**Work instruction**
Each entry that follows is to be copied exactly, minus any pictures.

**Task input**
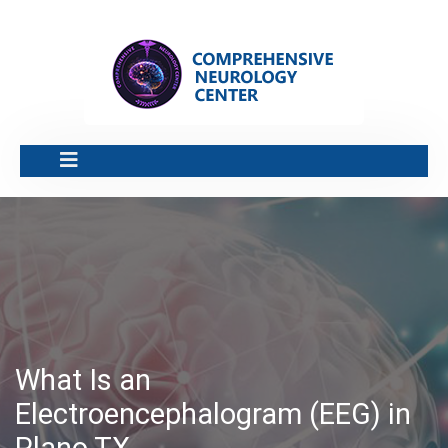
What Is an
Electroencephalogram (EEG) in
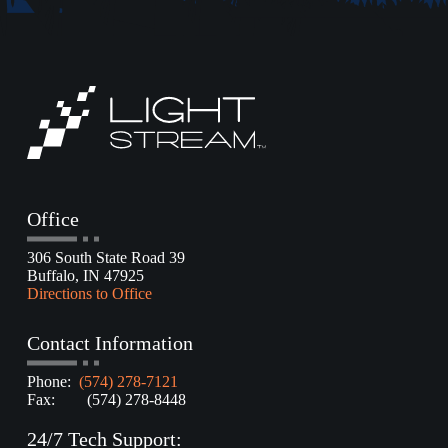
Office
306 South State Road 39
Buffalo, IN 47925
Directions to Office
Contact Information
Phone:
(574) 278-7121
Fax: (574) 278-8448
24/7 Tech Support:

**The completed task**
What Is an
Electroencephalogram (EEG) in
Office
306 South State Road 39
Buffalo, IN 47925
Directions to Office
Contact Information
Phone:
(574) 278-7121
Fax: (574) 278-8448
24/7 Tech Support:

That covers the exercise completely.